Gustavo Felicíssimo
Todo
pai de primeira viagem descobre rapidamente o quanto seu novo papel é delicioso
e desafiante. Delicioso porque voltamos ao mundo da fantasia e sonhamos com
mais intensidade; ao mesmo tempo nos tornamos menos vulneráveis às provocações
externas. Desafiante porque, com nossas experiências de filho, somos impelidos
a superar nossos pais. Somos chamados a transcender nossos limites. É aí,
talvez, que reside o motivo maior da paternidade.
Sempre
estive literalmente infenso às datas comemorativas, como o Natal, Dia das Crianças,
Dia das Mães, e outras. Entretanto, às portas dos meus 40 anos, algo começou a
mudar. Num momento em que já não alimentava qualquer aspiração à paternidade,
ela me apanhou e me virou pelo avesso. Foi então que percebi o quanto ser pai é
um exercício constante de generosidade, abdicação, tolerância, paciência. É,
também, viver em estado permanente de transformação interior e alerta.
Ser
pai é delicioso e desafiante, é acordar de madrugada preocupado com o choro do
filho (no meu caso, das filhas), mas é também lhes oferecer o conforto
necessário dos nossos braços para que voltem a dormir. É saber que o filho vai
requerer para si todo o tempo disponível que tivermos e o tempo nem tão
disponível assim, e mesmo com toda trabalheira seremos completamente loucos por
eles. Ser pai é trocar fraldas, limpar cocô, perder noites de sono. É chegar
exausto ao final do dia e mesmo assim encontrar mais um pouquinho de energia
para dedicar-se ao filho. Mas também é se emocionar com um sorriso, com os primeiros
passos, primeiras palavras. Ser pai é comemorar o dentinho que está nascendo e
ficar parecendo um tolo quando se ouve o primeiro... papai.
Devido
aos apelos midiáticos e publicitários que infestam nosso cotidiano, poderia
continuar aceitando que o Dia dos Pais é apenas mais uma data meramente
ilustrativa, comercial, cujo ápice supostamente ocorre na oferta dos
tradicionais presentes.

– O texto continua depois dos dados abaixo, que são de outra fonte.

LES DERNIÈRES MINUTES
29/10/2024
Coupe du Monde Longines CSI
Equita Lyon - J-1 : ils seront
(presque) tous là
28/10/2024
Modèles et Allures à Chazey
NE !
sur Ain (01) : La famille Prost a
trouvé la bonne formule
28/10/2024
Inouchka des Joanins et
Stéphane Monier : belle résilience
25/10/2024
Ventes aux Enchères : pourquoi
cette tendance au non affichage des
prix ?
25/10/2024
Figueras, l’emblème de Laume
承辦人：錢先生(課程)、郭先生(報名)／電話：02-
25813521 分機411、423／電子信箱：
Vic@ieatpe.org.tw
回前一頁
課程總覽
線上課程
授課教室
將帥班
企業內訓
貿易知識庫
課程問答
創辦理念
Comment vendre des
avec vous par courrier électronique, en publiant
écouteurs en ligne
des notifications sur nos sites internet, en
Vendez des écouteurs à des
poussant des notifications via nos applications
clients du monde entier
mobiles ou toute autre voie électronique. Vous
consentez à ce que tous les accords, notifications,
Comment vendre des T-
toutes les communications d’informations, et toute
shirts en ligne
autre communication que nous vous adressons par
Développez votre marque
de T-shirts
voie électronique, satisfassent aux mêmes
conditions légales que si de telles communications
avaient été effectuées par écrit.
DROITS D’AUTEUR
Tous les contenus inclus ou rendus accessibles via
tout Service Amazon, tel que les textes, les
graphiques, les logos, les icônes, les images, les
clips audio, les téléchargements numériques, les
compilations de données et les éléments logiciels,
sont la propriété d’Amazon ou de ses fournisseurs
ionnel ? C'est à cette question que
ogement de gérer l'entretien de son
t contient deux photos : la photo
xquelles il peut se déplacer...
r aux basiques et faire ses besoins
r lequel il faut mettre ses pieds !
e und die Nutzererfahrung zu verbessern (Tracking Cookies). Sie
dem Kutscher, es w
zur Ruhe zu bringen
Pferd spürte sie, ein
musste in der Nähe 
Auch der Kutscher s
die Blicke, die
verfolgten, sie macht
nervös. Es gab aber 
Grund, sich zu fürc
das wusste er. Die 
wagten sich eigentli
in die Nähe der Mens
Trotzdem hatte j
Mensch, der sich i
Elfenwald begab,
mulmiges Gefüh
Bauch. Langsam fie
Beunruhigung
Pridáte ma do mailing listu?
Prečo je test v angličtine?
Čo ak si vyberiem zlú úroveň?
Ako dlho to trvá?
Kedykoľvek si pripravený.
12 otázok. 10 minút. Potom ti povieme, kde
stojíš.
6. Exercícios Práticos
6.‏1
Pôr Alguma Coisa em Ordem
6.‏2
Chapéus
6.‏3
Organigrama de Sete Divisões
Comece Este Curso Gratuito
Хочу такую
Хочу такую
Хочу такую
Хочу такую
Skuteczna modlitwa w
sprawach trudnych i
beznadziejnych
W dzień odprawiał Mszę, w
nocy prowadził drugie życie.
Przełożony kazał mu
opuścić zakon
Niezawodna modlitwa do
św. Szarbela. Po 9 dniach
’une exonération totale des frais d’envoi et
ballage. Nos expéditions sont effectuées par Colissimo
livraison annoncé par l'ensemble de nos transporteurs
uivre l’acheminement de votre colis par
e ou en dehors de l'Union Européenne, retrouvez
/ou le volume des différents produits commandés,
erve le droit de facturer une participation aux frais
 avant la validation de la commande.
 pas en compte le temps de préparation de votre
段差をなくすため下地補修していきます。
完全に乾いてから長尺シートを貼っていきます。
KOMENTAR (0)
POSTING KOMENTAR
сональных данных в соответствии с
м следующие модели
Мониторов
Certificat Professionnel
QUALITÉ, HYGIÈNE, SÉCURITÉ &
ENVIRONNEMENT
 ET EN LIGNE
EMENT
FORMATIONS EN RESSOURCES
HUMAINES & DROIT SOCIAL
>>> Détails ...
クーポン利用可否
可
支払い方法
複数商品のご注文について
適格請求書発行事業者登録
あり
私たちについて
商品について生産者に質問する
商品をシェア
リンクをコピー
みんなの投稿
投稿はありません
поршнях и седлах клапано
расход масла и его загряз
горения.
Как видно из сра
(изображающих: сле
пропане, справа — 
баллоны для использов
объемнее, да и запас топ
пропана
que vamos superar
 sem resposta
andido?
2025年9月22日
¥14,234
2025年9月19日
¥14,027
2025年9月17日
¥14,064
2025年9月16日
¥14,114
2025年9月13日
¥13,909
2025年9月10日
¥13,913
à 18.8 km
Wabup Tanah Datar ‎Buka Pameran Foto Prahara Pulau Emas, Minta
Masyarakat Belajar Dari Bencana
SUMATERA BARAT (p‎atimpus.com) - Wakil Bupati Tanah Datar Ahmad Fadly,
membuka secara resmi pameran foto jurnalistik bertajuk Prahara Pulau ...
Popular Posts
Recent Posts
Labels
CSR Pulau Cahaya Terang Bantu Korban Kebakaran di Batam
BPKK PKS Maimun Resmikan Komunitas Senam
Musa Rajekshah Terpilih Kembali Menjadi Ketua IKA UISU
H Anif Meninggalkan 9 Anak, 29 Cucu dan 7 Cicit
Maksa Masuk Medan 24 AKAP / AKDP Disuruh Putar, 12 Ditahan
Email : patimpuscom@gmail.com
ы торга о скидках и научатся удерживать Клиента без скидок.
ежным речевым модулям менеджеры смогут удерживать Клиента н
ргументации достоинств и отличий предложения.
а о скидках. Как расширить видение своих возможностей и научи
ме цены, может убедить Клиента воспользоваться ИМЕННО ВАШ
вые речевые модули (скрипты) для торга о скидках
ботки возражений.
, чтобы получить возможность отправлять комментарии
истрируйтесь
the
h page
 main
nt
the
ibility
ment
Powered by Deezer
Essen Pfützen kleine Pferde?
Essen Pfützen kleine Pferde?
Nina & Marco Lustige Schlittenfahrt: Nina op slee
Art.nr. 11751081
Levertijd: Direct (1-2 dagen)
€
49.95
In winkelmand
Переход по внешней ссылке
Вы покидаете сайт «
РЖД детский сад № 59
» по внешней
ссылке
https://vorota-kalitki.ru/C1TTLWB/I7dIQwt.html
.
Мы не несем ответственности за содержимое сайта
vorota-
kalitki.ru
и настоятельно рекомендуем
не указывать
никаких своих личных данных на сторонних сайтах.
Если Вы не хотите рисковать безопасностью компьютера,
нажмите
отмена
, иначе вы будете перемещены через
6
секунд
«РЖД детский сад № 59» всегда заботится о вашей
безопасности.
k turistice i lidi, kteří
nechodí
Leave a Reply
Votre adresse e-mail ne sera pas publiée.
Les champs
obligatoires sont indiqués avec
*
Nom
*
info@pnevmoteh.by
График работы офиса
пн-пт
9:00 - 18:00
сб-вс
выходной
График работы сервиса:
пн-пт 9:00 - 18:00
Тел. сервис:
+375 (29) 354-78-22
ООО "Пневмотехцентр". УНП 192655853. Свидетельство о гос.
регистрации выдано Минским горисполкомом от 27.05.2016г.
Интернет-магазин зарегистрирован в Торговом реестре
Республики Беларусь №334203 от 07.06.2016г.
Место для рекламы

Mas isso pode ser visto de outra forma.
Recorrendo
ao dicionário, encontrei o adjetivo “paterno” como significante de algo que
“lembra o amor de pai”. Convenci-me, então, de que a maior gratificação de um
pai no Dia dos Pais não é receber um presente ou ter reservado no calendário um
dia para ser lembrado mais efusivamente. No Dia dos Pais a maior gratificação
de um pai é poder oferecer a seu filho mais um pouco de tempo, carinho e
atenção. Eis, para mim, a delícia e o desafio de ser pai.